Rogue websites dedicated to free or monetized distribution of pirated ebooks that are found through Google and other search engines.There are a number of sources for ebook piracy. At the moment, I have about 400 such offers of my own books in an email folder labeled “Thieves.” Richard Conniff, writing in The New York Times, starkly sums up the impact of piracy on authors: Authors need to eat, too, and we get by (or not quite, these days), by showing up at our writing places at a designated time day after day and staying there till we have fretted out our quota of words, to be sent off, after a time, to a publisher, in the hope that, two or three years down the road, a few pennies may come trickling back under the ludicrously grandiose name of “royalties.” These days, though, what comes trickling back are mostly email alerts about websites in brazen violation of copyright law, offering free downloads of books the authors have spent years of their lives producing.
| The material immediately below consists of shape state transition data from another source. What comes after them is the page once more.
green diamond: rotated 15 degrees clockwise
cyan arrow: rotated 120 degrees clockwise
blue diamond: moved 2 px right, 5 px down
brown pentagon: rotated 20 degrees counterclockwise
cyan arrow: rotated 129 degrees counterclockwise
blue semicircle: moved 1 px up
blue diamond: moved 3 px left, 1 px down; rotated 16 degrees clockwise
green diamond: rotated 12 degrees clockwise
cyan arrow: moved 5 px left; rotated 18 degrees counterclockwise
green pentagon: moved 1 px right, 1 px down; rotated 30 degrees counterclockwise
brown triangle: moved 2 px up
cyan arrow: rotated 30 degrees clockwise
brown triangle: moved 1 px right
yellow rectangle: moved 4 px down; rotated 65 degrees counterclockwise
In 2018, mean writing incomes for full-time professional authors went down to $20,300, a 42% reduction in real dollars from a decade prior. There is a clear correlation between the growth in piracy and the decline in incomes of authors. And a new issue has developed in the last couple of years with the rise of pirated commercial ebooks sold at low cost on the same platforms as legitimate copies: unknowing readers innocently buy the illegal copies thinking they are just getting a good deal. Studies have shown that the vast majority of illegal book downloads occur because they are so easy to find and acquire, and that the users who acquire ebooks illegally would have acquired the book legally (by buying a legal ebook or print copy or checking one out from the library) if the “search costs” of pirated ebooks were higher-in the other words, if illegal ebooks were more than a few clicks away.
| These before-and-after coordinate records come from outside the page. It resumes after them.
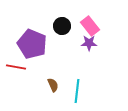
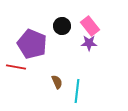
brown semicircle: moved 4 px right, 3 px up
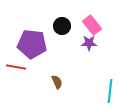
pink rectangle: moved 2 px right, 1 px up
purple pentagon: rotated 16 degrees counterclockwise
cyan line: moved 33 px right
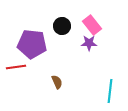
red line: rotated 18 degrees counterclockwise
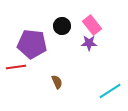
cyan line: rotated 50 degrees clockwise
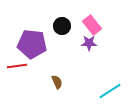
red line: moved 1 px right, 1 px up
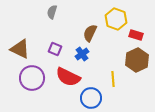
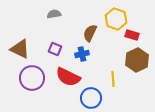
gray semicircle: moved 2 px right, 2 px down; rotated 64 degrees clockwise
red rectangle: moved 4 px left
blue cross: rotated 24 degrees clockwise
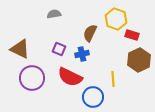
purple square: moved 4 px right
brown hexagon: moved 2 px right
red semicircle: moved 2 px right
blue circle: moved 2 px right, 1 px up
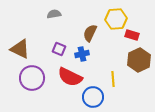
yellow hexagon: rotated 25 degrees counterclockwise
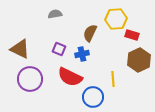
gray semicircle: moved 1 px right
purple circle: moved 2 px left, 1 px down
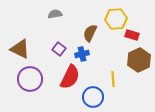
purple square: rotated 16 degrees clockwise
red semicircle: rotated 90 degrees counterclockwise
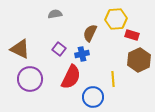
red semicircle: moved 1 px right
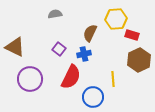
brown triangle: moved 5 px left, 2 px up
blue cross: moved 2 px right
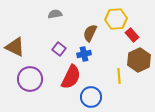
red rectangle: rotated 32 degrees clockwise
yellow line: moved 6 px right, 3 px up
blue circle: moved 2 px left
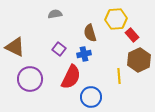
brown semicircle: rotated 42 degrees counterclockwise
Since then, based on the amount of ebook piracy reported to the Authors Guild, that number has probably doubled. A study by Nielsen and Digimarc in 2017 indicated that pirates were selling 315 million dollars of stolen ebooks a year of illegal downloads,with pirated ebooks depressing legitimate book sales by as much as 14%. Preston said “In the last decade, the number of piracy complaints handled by the Authors Guild has skyrocketed.
“The notice-and-take-down system is not working - at least not for authors, other individual creators, and small creative businesses,” Preston informed the Senate Subcommittee. Many of the Guild’s members are struggling due to piracy, he says, because the DMCA doesn’t work as intended. This week on June 3rd, a new meeting took place and the Authors Guild is mad about piracy, Google and how the DCMA program is fundamentally broken.ĭouglas Preston, president of the Authors Guild, which represents over 10,000 professional writers. Earlier this year, it held a hearing to see what could be learned from copyright policies in other countries. The US Senate Judiciary Subcommittee on Intellectual Property is looking for options to address online piracy. Piracy is rewarded with millions of dollars in revenue from the Adsense program. The Authors Guild has accused Google of promoting ebook piracy in their search engine results and paid services such as Adwords.